Lieve entità: i criteri della Cassazione sullo spaccio organizzato
La configurabilità della lieve entità nel traffico di stupefacenti rappresenta uno dei temi più dibattuti nelle aule di giustizia. Recentemente, la Corte di Cassazione si è espressa sul diniego della riqualificazione del reato, confermando che l’organizzazione strutturata impedisce l’applicazione di sconti di pena. La decisione analizza il confine tra il piccolo spaccio e l’attività criminale organizzata.
I fatti e il ricorso in Cassazione
Due soggetti sono stati condannati per detenzione e spaccio di sostanze stupefacenti. La difesa ha proposto ricorso lamentando il mancato riconoscimento della fattispecie di cui all’art. 73, comma 5, del D.P.R. 309/1990, che prevede pene ridotte per i fatti di lieve entità. Secondo i ricorrenti, i giudici di merito non avrebbero valutato correttamente le circostanze del caso, negando inoltre le attenuanti generiche senza una motivazione valida.
La decisione della Suprema Corte
La Corte di Cassazione ha rigettato le istanze, dichiarando i ricorsi inammissibili. Gli Ermellini hanno rilevato che la Corte d’Appello aveva fornito una motivazione solida e coerente, basata su elementi oggettivi insuperabili. La condotta non poteva essere considerata lieve a causa della quantità e della varietà delle sostanze rinvenute, ma soprattutto per l’inserimento degli imputati in una struttura organizzata definibile come piazza di spaccio.
Le motivazioni
Le motivazioni della sentenza si fondano sul principio per cui la lieve entità è incompatibile con contesti di spaccio organizzato. La Corte ha chiarito che la gestione di un punto vendita stabile, la pluralità di droghe trattate e l’attività non occasionale dimostrano una capacità offensiva che eccede i limiti del fatto di minima entità. Inoltre, il diniego delle attenuanti generiche è stato ritenuto legittimo poiché i motivi di ricorso erano generici e non contrastavano efficacemente la logica della sentenza impugnata.
Le conclusioni
In conclusione, la sentenza conferma che la qualificazione giuridica del reato dipende strettamente dalle modalità esecutive e dal contesto logistico. Chi opera all’interno di piazze di spaccio organizzate non può beneficiare della disciplina di favore prevista per le condotte isolate o di scarso rilievo. La decisione impone una rigorosa analisi delle prove in fase di merito, poiché una volta accertata l’organizzazione, il giudizio diventa difficilmente ribaltabile in sede di legittimità.

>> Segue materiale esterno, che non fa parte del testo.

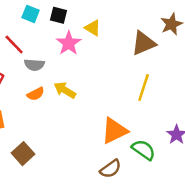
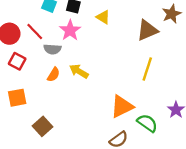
pink star: (69, 43) -> (70, 30), moved
orange semicircle: (36, 94) -> (54, 74), turned -32

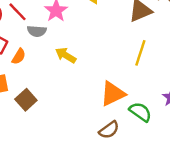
orange semicircle: (54, 74) -> (19, 56), moved
brown square: (42, 126) -> (26, 100), moved

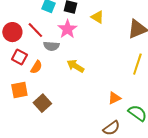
orange triangle: (113, 94) -> (114, 98), size x0.6

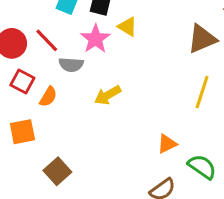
yellow triangle: (97, 17) -> (127, 27), moved
yellow arrow: (75, 66) -> (108, 95), turned -60
brown square: (42, 103) -> (57, 171), moved

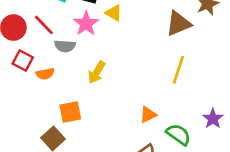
yellow arrow: (108, 95) -> (97, 72), turned -30
orange semicircle: (48, 97) -> (45, 74), turned 48
orange square: (22, 132) -> (70, 112), moved

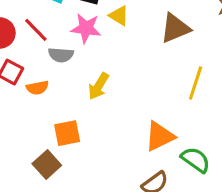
pink star: (86, 24) -> (86, 28), turned -30
brown triangle: (178, 24) -> (175, 28), moved
orange triangle: (148, 115) -> (160, 136), size x1.5

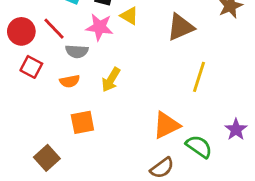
orange semicircle: (37, 88) -> (70, 81), moved
brown square: (47, 164) -> (47, 158), moved

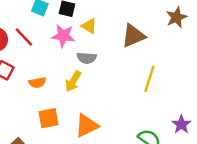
gray semicircle: (77, 51) -> (87, 58), moved
orange triangle: (166, 125) -> (87, 126), moved

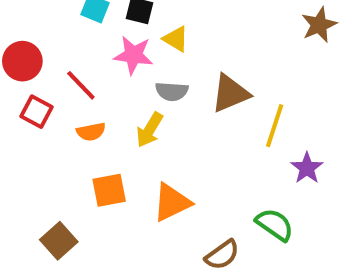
brown triangle: (133, 36) -> (230, 93), moved
red line: (24, 37) -> (81, 85), moved
purple star: (181, 124) -> (307, 168), moved

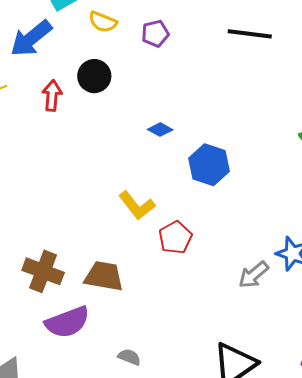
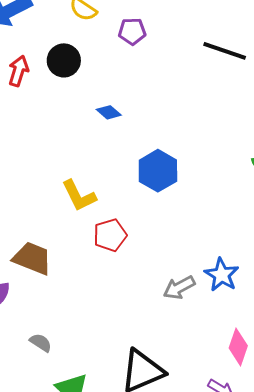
blue diamond: (160, 130) -> (109, 112), moved

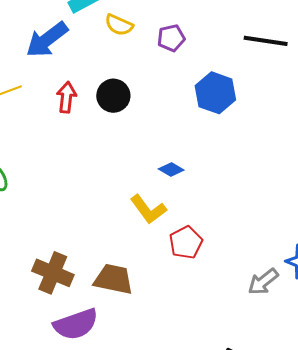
black circle: (64, 60) -> (113, 96), moved
blue diamond: (109, 112) -> (171, 169), moved
blue hexagon: (158, 171) -> (215, 93), moved

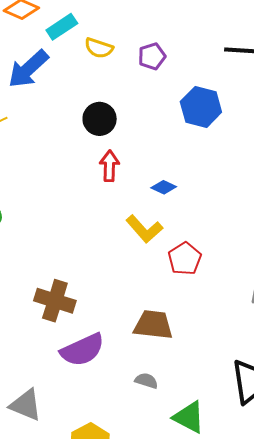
red arrow: (66, 97) -> (109, 166), moved
brown trapezoid: (113, 279) -> (153, 325), moved

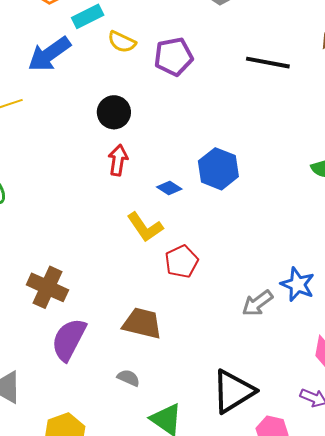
purple pentagon: (152, 56) -> (174, 57), size x1.4
blue hexagon: (201, 107) -> (218, 169), moved
purple semicircle: (82, 350) -> (69, 339), turned 135

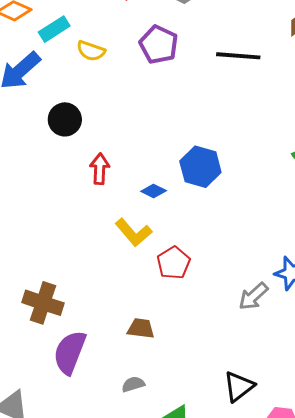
purple pentagon: (174, 57) -> (159, 45), moved, turned -30
black circle: (114, 112) -> (65, 119), moved
brown trapezoid: (142, 323) -> (141, 328), size x0.7
gray semicircle: (129, 378) -> (133, 384), turned -35
black triangle: (233, 391) -> (239, 386), size x0.7

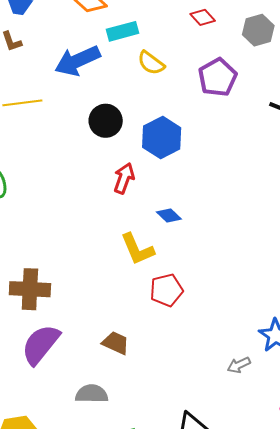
blue hexagon: (200, 167) -> (162, 138), moved
gray arrow: (253, 296) -> (239, 365), moved, size x0.7
brown cross: (43, 303) -> (30, 289), turned -33
gray semicircle: (133, 384) -> (92, 394), size x1.4

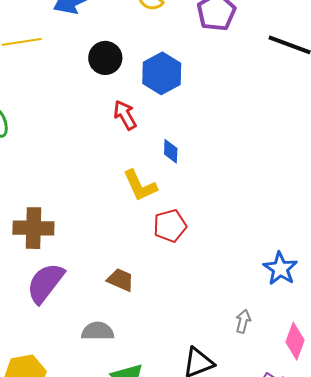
red arrow: (124, 178) -> (125, 115), turned -48
blue diamond: (169, 216) -> (171, 151), turned 50
gray arrow: (239, 365) -> (243, 321), moved, turned 130

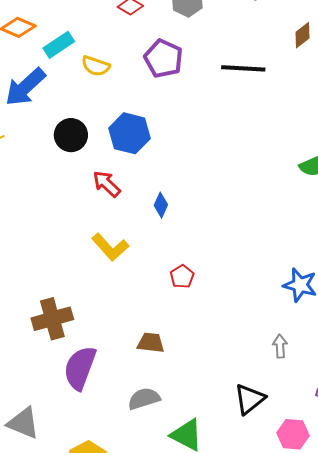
blue diamond: (171, 151) -> (161, 205), turned 40
yellow L-shape: (140, 186) -> (110, 247), moved
red pentagon: (170, 226) -> (182, 277), size x0.7

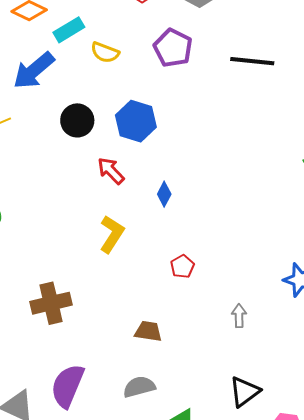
yellow L-shape: (110, 247) -> (112, 234), turned -108
gray arrow: (280, 346) -> (239, 316), moved
purple semicircle: (80, 368) -> (67, 386), moved

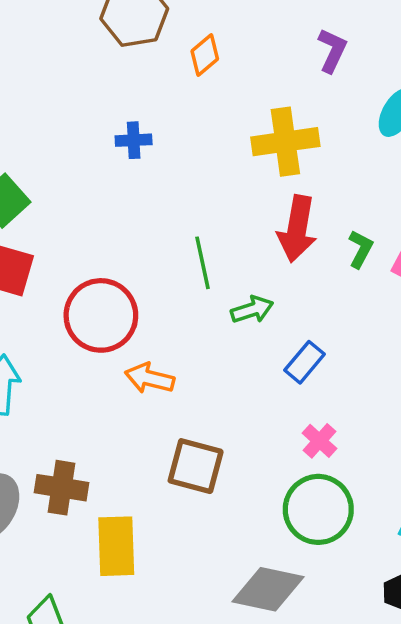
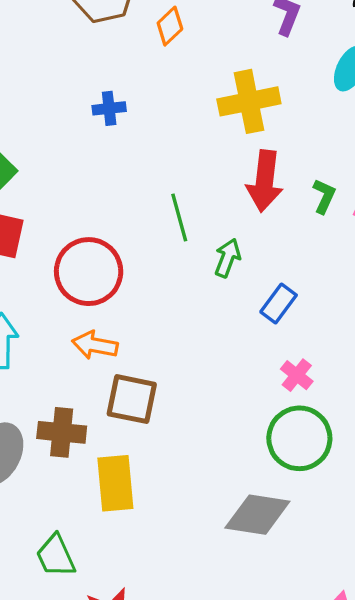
green arrow: (252, 310) -> (228, 258), turned -48
orange arrow: (150, 378) -> (95, 345), moved
brown square: (196, 466) -> (132, 399), moved

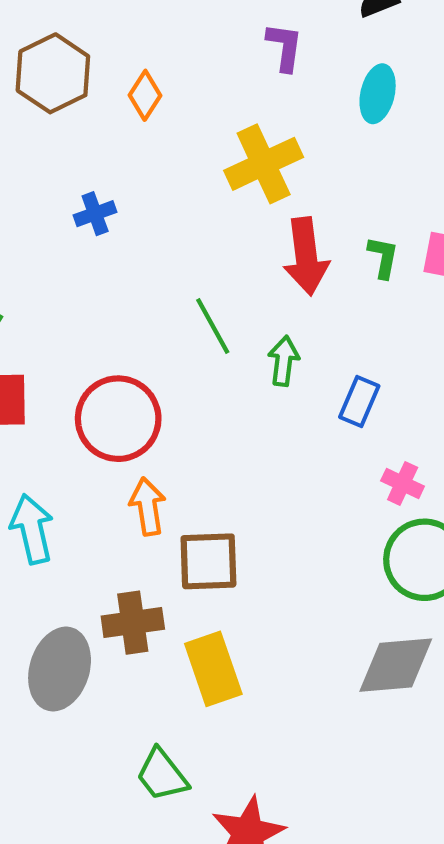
orange arrow: (95, 345) -> (148, 506), turned 84

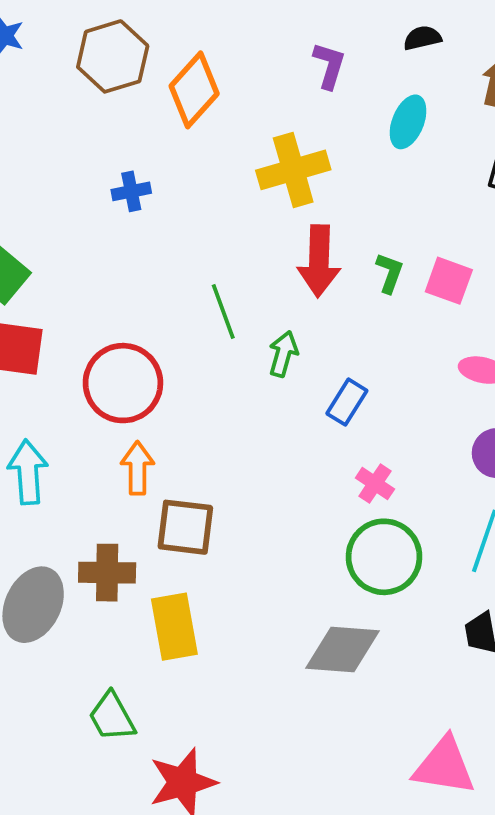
orange diamond: (145, 95) -> (194, 90), size x1.6

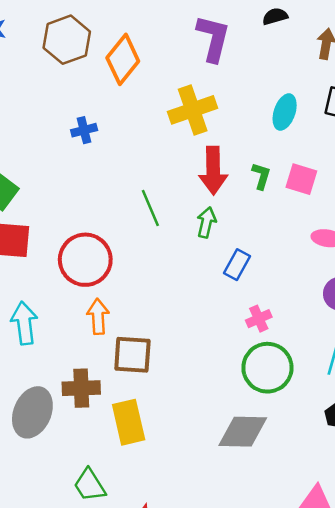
purple L-shape: (329, 66) -> (213, 38), size x1.5
cyan ellipse: (408, 122) -> (285, 112), moved
green arrow: (283, 354) -> (206, 222), moved
pink cross: (375, 484) -> (259, 319), turned 35

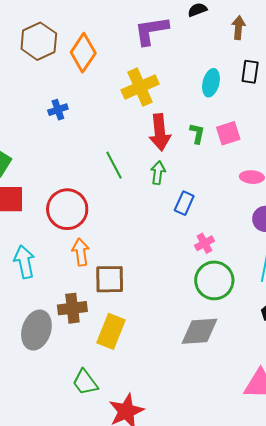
purple L-shape: (213, 38) -> (151, 31), turned -108
pink square: (301, 179) -> (228, 133), turned -30
yellow rectangle: (129, 422) -> (111, 331), turned 40

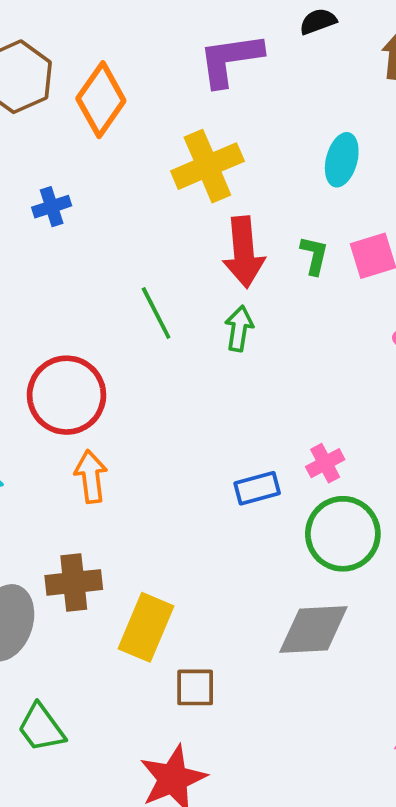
blue rectangle: (184, 203) -> (257, 488), moved, turned 50
brown square: (110, 279) -> (195, 687), moved, size x0.7
green trapezoid: (85, 382) -> (41, 728), moved

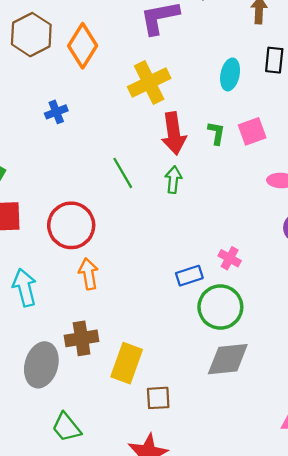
pink cross: (325, 463) -> (230, 258), turned -30
green circle: (343, 534) -> (220, 307), moved

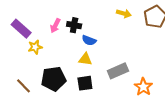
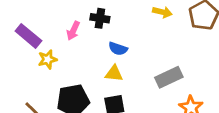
black cross: (74, 25) -> (100, 18), moved
gray rectangle: (118, 71) -> (169, 77), moved

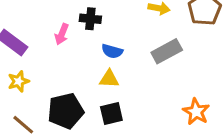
yellow star: (48, 59) -> (18, 81), moved
gray rectangle: (169, 77) -> (167, 51), moved

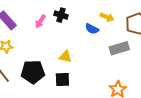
blue semicircle: (112, 51) -> (92, 29), moved
gray rectangle: (167, 51) -> (119, 48), moved

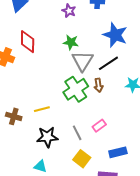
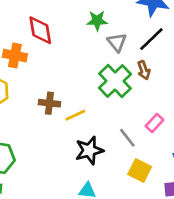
gray triangle: (83, 61) -> (117, 42), size x0.7
brown cross: (14, 116) -> (49, 103), moved

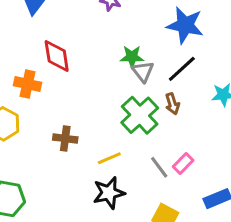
green star: (97, 21) -> (132, 57), moved
yellow line: (75, 115) -> (109, 158), moved
gray line: (127, 138) -> (159, 167), moved

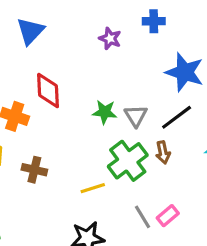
green star: (132, 57) -> (105, 112), moved
brown cross: (65, 138) -> (34, 170), moved
yellow line: (109, 158) -> (93, 188), moved

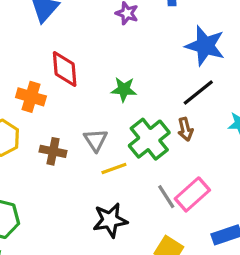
gray triangle: (136, 116) -> (96, 140), moved
pink rectangle: (168, 216) -> (192, 194), size x1.5

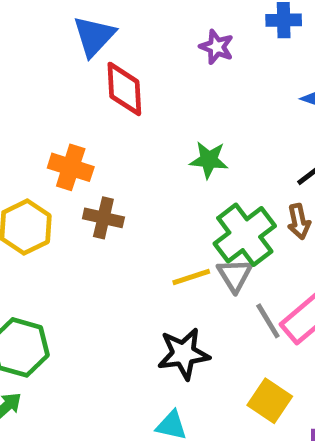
red diamond: (65, 69) -> (124, 89), moved
gray triangle: (96, 140) -> (235, 275), moved
brown cross: (53, 151) -> (103, 218), moved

Quando viene esclusa la lieve entità nello spaccio?
Viene esclusa quando l’attività è organizzata, come in una piazza di spaccio, o quando vi è una pluralità di sostanze detenute che indica una gestione professionale del traffico.
Cosa rischia chi presenta un ricorso inammissibile in Cassazione?
Oltre al rigetto del ricorso, il ricorrente viene condannato al pagamento delle spese processuali e a una sanzione pecuniaria in favore della Cassa delle Ammende.
È possibile contestare in Cassazione la valutazione sulla gravità del fatto?
No, se la motivazione del giudice di merito è logica e priva di contraddizioni, la Cassazione non può riesaminare i fatti ma solo la correttezza del diritto applicato.